— WHAT YOU ARE ASKED TO DO —
A single count is required: the lines of the data below in which the word "button" occurs.

— SUPPLIED RECORDS —
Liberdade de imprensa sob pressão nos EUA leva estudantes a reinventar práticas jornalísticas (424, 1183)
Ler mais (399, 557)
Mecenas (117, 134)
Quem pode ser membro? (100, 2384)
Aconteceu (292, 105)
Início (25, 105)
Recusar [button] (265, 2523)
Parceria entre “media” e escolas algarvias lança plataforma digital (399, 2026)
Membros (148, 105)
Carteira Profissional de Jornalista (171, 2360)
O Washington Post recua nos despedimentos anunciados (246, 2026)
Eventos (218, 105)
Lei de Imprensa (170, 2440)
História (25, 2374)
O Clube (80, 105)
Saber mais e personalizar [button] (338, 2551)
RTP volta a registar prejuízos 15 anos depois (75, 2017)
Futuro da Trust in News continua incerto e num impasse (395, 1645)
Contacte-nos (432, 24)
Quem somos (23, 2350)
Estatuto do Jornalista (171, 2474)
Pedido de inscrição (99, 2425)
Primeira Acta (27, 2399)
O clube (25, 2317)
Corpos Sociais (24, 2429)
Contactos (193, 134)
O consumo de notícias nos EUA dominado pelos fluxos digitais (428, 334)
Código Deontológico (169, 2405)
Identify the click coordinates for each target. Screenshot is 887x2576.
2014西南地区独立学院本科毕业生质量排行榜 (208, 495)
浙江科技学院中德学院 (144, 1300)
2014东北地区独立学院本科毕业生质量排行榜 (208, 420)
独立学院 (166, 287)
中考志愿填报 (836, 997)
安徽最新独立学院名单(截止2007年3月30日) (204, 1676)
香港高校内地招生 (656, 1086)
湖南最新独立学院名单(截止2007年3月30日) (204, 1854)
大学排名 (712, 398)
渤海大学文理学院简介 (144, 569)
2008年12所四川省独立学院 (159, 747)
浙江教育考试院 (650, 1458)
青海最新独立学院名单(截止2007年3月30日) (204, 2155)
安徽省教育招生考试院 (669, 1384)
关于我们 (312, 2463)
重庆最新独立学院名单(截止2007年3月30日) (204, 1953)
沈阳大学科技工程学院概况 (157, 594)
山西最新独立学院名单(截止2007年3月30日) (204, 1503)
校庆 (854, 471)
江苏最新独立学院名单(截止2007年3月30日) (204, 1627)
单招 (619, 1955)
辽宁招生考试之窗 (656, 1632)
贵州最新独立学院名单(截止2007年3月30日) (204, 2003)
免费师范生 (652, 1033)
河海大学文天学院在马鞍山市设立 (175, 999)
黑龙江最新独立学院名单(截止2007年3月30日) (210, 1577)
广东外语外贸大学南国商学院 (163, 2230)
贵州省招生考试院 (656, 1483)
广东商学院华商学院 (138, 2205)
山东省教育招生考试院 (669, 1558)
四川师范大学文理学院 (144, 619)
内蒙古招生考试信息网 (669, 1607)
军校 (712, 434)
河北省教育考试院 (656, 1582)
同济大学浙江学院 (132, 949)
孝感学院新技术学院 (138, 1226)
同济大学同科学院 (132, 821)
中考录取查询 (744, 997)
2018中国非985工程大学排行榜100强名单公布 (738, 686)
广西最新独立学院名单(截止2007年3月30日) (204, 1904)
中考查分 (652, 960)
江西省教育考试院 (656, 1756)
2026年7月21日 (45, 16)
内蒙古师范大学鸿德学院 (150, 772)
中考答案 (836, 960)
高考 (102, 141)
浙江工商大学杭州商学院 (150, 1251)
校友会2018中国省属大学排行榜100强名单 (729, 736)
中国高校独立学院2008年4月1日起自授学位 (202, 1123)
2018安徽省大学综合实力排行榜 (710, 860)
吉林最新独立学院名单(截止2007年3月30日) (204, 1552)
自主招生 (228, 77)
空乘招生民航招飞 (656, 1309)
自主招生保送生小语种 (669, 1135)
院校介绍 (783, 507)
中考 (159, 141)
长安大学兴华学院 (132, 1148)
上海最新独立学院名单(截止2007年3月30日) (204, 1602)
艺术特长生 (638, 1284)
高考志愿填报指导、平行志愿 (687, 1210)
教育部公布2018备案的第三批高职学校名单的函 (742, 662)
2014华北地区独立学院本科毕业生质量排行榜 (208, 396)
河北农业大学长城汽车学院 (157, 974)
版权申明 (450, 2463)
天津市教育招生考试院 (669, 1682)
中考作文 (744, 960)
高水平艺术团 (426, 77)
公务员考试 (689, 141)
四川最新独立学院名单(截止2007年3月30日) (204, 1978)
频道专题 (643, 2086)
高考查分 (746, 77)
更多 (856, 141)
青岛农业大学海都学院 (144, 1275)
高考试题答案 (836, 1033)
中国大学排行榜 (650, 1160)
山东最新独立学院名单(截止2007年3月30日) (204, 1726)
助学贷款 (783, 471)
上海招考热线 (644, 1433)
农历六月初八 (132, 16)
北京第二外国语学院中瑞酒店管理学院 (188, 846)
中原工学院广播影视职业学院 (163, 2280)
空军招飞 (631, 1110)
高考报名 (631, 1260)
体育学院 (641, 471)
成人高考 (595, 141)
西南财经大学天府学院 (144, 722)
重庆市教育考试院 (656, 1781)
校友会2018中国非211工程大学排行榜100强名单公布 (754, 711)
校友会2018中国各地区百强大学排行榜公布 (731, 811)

— FINISHED TASK —
2